In June 2020, the California Department of Fair Employment and Housing (DFEH) filed a federal lawsuit under Title VII of the Civil Rights Act of 1964, and California’s Fair Employment and Housing Act, against Cisco Systems, Inc. (Cisco) and two managers for discrimination, harassment, and retaliation. The lawsuit alleged that managers at Cisco’s San Jose headquarters campus, which employs a predominantly South Asian workforce, harassed, discriminated, and retaliated against an engineer because he is Dalit Indian.

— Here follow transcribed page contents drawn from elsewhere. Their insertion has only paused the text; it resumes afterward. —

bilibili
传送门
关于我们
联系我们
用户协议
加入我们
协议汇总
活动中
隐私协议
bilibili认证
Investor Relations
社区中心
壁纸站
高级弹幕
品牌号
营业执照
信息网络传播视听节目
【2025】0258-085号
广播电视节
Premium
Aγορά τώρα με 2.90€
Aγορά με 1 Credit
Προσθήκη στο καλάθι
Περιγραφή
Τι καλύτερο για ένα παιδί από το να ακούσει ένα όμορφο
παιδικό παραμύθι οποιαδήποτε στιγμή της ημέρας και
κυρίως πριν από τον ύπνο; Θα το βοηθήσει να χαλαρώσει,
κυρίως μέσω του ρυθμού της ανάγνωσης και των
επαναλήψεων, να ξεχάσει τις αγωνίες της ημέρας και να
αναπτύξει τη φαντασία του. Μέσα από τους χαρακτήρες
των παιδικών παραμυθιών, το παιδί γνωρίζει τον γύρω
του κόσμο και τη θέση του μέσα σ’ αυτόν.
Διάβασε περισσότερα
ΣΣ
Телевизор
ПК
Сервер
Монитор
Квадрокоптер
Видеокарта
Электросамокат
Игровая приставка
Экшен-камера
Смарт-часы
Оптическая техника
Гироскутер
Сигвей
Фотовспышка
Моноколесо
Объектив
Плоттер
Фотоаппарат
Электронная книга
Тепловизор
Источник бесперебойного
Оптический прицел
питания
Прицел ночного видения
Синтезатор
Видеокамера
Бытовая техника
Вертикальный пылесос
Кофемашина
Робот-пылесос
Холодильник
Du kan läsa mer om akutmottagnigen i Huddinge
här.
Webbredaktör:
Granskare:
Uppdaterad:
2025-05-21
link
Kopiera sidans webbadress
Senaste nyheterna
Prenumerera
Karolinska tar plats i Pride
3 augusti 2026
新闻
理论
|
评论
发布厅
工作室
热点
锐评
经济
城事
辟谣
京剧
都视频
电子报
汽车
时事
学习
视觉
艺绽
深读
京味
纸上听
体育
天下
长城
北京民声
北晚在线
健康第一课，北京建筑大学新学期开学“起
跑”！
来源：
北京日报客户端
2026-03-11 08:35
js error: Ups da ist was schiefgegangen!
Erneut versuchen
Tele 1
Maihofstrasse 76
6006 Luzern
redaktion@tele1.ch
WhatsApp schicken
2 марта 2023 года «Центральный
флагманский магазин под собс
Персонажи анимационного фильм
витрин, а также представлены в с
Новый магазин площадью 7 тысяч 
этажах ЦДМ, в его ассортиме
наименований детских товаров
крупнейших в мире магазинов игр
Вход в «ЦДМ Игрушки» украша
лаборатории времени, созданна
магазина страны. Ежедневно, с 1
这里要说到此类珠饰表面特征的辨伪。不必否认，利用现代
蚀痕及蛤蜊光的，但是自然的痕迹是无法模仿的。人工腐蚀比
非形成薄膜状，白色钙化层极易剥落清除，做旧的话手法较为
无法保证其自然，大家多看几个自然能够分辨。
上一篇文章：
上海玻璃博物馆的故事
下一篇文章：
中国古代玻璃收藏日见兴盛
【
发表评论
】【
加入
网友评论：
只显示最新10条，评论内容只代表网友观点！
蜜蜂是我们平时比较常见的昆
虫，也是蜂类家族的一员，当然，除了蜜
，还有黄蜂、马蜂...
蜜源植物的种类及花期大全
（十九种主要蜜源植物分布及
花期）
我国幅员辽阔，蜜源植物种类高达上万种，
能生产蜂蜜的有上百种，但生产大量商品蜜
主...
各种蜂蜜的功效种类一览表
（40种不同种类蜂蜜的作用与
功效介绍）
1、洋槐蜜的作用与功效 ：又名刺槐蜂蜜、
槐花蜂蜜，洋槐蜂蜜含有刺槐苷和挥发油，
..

In an earlier interview with American Kahani, Equality Labs’ Executive Director, Thenmozhi said that although caste does not operate here as it does in India, it still forms a part of Dalit and Bahujan lives. “Caste is so deeply alive in the diaspora and it impacts so many parts of the Indian American experience.” 

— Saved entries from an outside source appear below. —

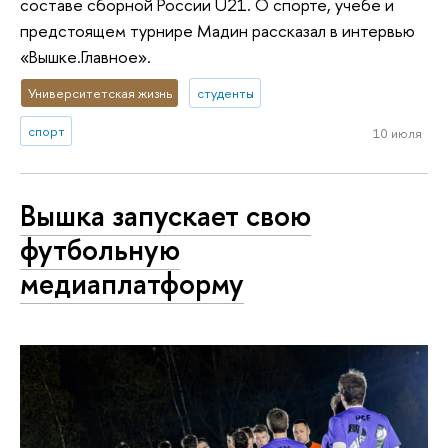
составе сборной России U21. О спорте, учебе и
предстоящем турнире Мадин рассказал в интервью
«Вышке.Главное».
Университетская жизнь
студенты
спорт
10 июля
Вышка запускает свою
футбольную
медиаплатформу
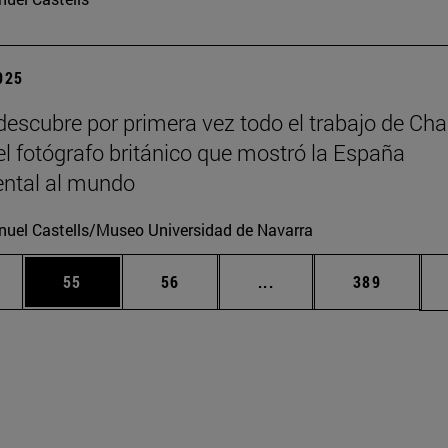
2025
escubre por primera vez todo el trabajo de Cha
 el fotógrafo británico que mostró la España
tal al mundo
uel Castells/Museo Universidad de Navarra
edias Use TAB para desplazarse.
ina
Página
Página
Páginas intermedias Us
Página
55
56
...
389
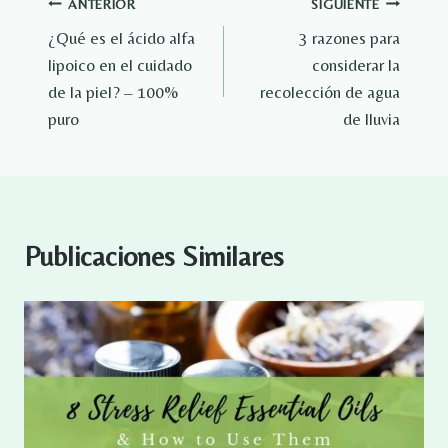
Navegación
ANTERIOR
SIGUIENTE
¿Qué es el ácido alfa
3 razones para
de
lipoico en el cuidado
considerar la
entradas
de la piel? – 100%
recolección de agua
puro
de lluvia
Publicaciones Similares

A 2017 report conducted by Soundararajan’s organization, Equality Labs, shows how caste-based prejudice doesn’t seem to evade those who have immigrated to the U.S. The report revealed that 67 percent of Dalit Americans felt they were treated unfairly at their workplaces. 

The report, ‘Caste in the United States — A Survey Of Caste Among South Asian Americans,’ showed the prevalence of caste discrimination, not just in the workplace, but on campuses as well. It revealed that one in four Dalits experienced physical assaults, two out of three workplace discrimination, and one in three, discrimination in education.